Netflix Considering Shifting Towards the One Episode a Week Format!!

As the saying goes, it’s never too late to change. If you have followed streaming platform news across this year, you know that while we enjoy brand-new content from every major streamer on a weekly basis, CEOs, COOs, and all the big Cs repeatedly go back to the drawing board to figure out ways to keep subscribers watching their content day in, day out. The streamer that has had to swallow bitter pill after bitter pill on this matter is Netflix. Once the absolute biggest TV and film streaming platform, the tu-dum company has had to reinvent itself many times in order to stop its mass exodus of subscribers.

The latest decision heard through the grapevine (AKA Puck Newsletter) is that Netflix is considering adapting some of its biggest titles to the one-episode-a-week format, a classic pattern that was established with network television. Back when Netflix started growing, they decided that every new season of a series would have all episodes made available at once, and viewers decided the rhythm that they were going to watch it.

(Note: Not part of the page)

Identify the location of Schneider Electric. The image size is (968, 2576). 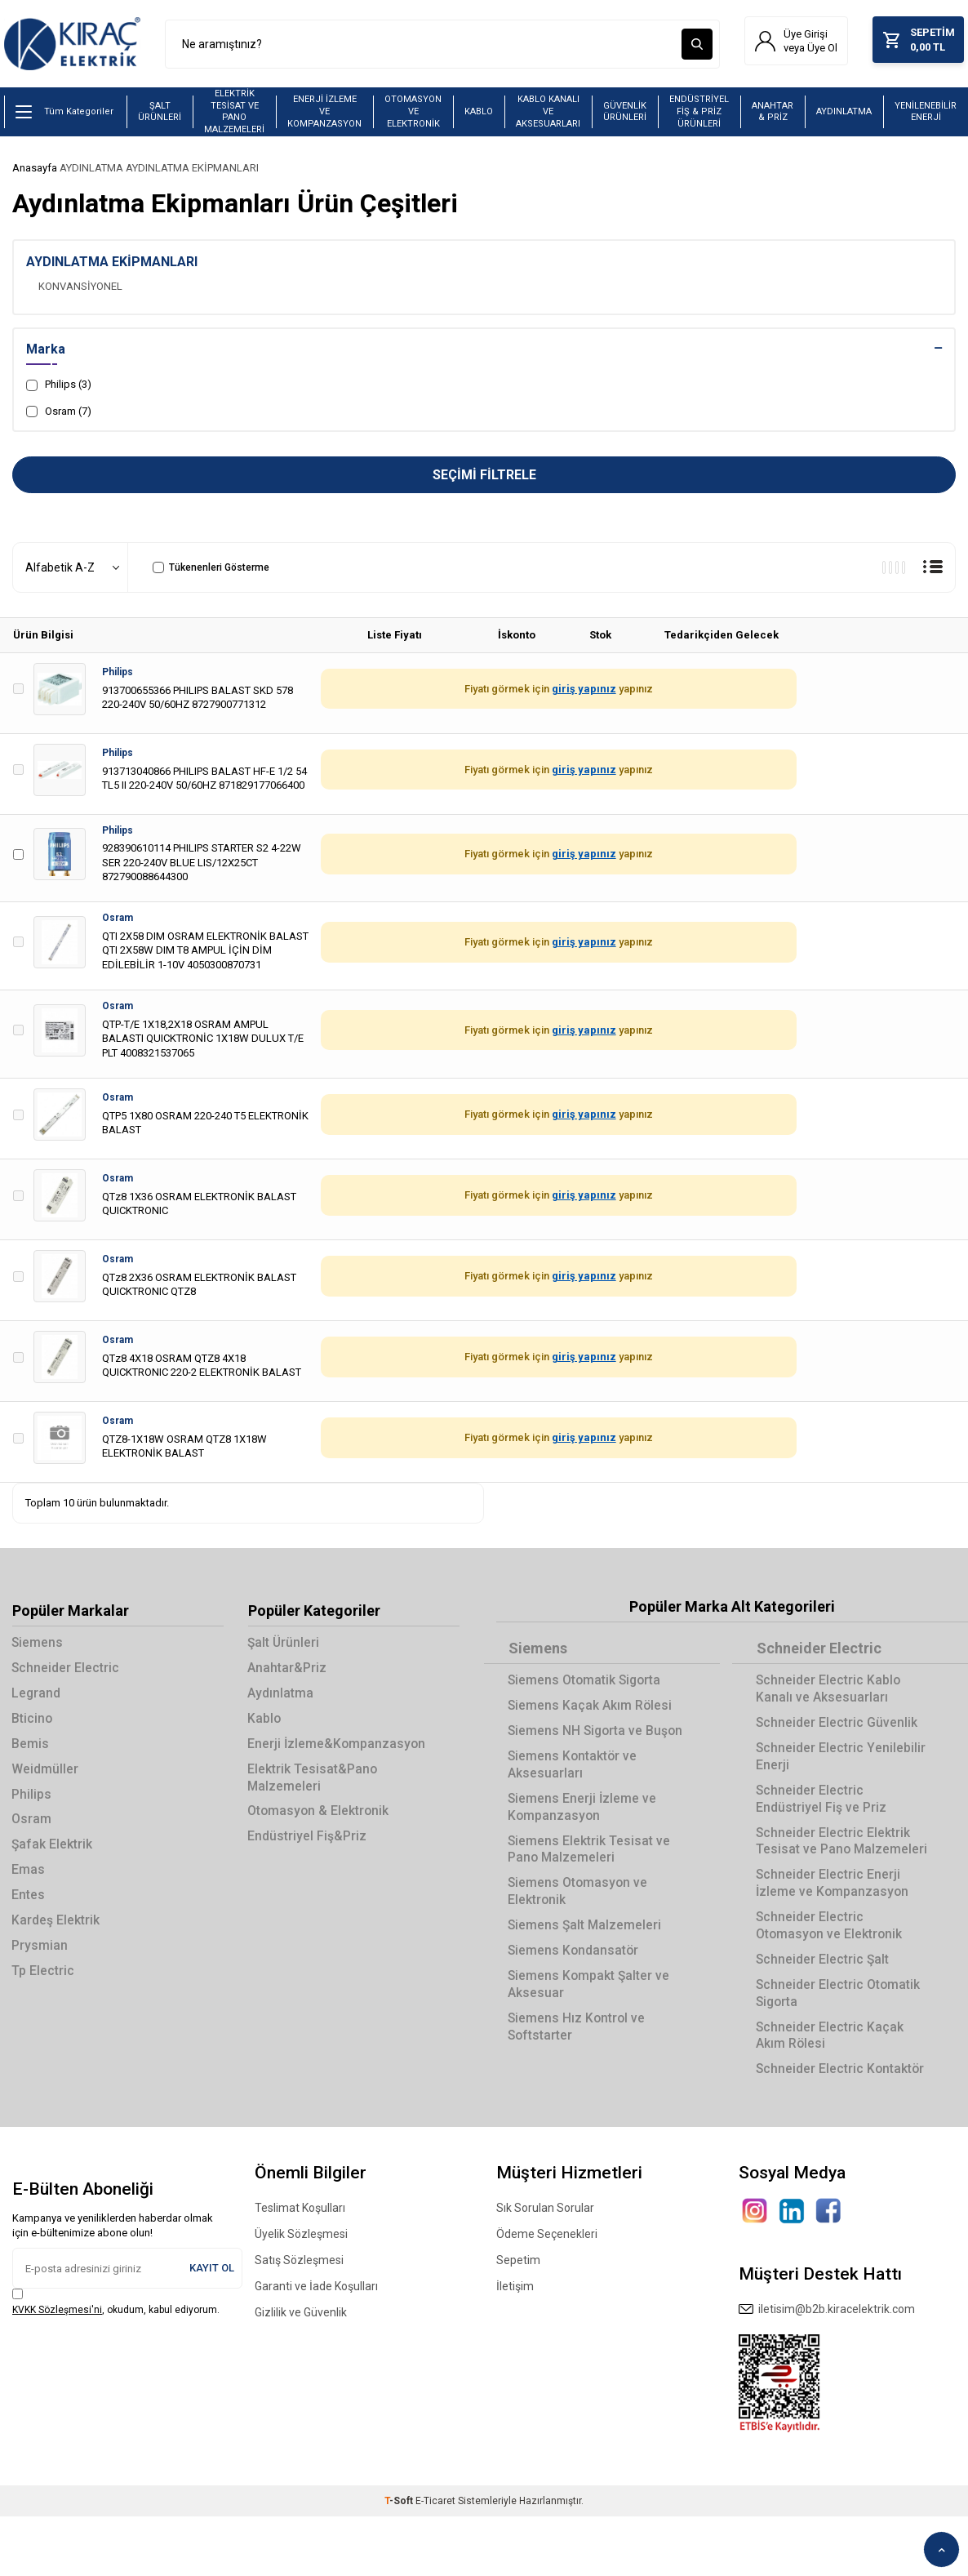 (66, 1671).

The trouble is, this format worked pretty well when Netflix had barely any competition. Now, however, Reed Hastings (the company’s CEO) and his team are realizing that the model harms their own content. The competition has reaped benefits from extending the release window from their series, and the main reason for this is simple: Having a show go on for several weeks keeps viewers engaged to it for a longer stretch of time, which potentially attracts more viewers and/or subscribers. When a huge Netflix hit like Stranger Things debuts, people talk constantly about it for one or two weeks tops, and then it’s on to the next adventure.

Netflix has already given clear signs of needing to adapt its strategy in order to stay afloat: On top of announcing a cheaper, ad-supported tier to bring subscribers back – the streamer reportedly lost almost a million subscribers last quarter alone –, the streamer has spaced out the release of new seasons of some of its shows. Reality series like The Circle and Love is Blind are now being released in batches of episodes spread across a month, and highly expected titles like Stranger Things, Ozark and Spanish-language hit Money Heist had their latest seasons divided in two parts, all in order to keep people talking about them for a while longer.

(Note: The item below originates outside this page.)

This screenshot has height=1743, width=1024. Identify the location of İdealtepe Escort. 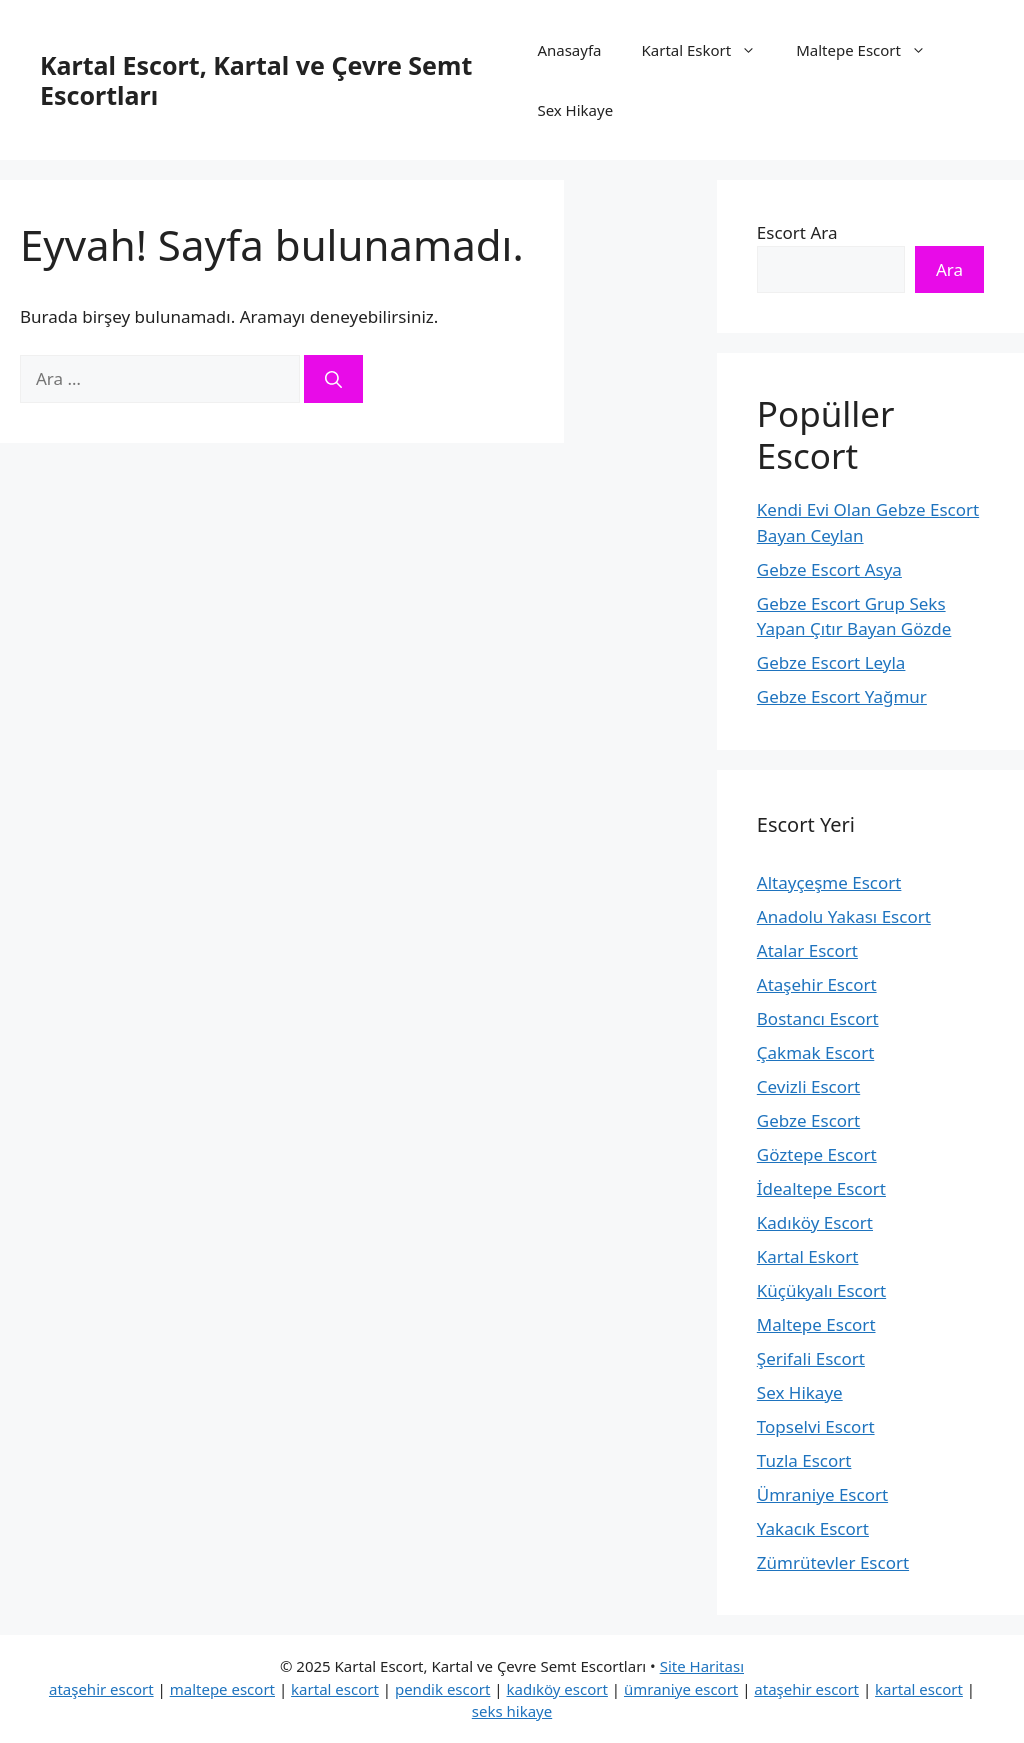 (821, 1188).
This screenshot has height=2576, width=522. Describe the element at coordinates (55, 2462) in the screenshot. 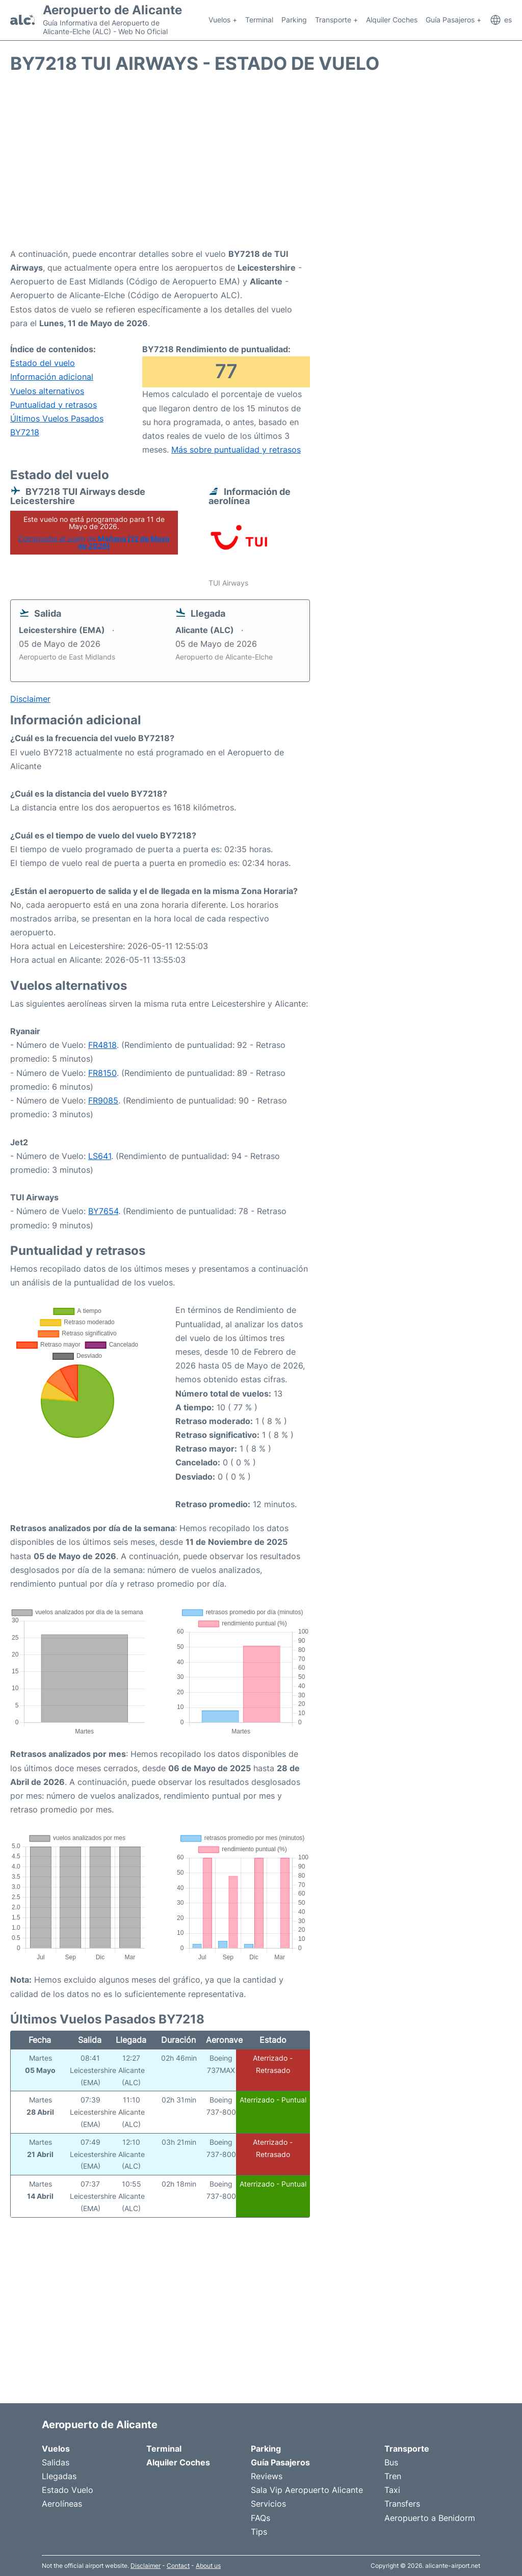 I see `Salidas` at that location.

On the viewers’ end, the week-to-week release strategy is a good one, since it doesn’t force everyone to binge their favorite show just because they want to avoid spoilers online. At the same time, the spaced-out season is a great way to popularize a show, since people will talk about, reflect upon and form theories on it as a season develops. Netflix’s biggest competition, Disney+ and Amazon Prime Video, have had no problem in using this model, and the result is that viewers keep returning to their platforms every week to check out the new episode of shows like She-Hulk: Attorney at Law or Lord of the Rings: The Rings of Power. Netflix undoubtedly changed the way we watch television forever, but now their time has come to do something about subscribers losing interest and adapt to a change they themselves set in motion.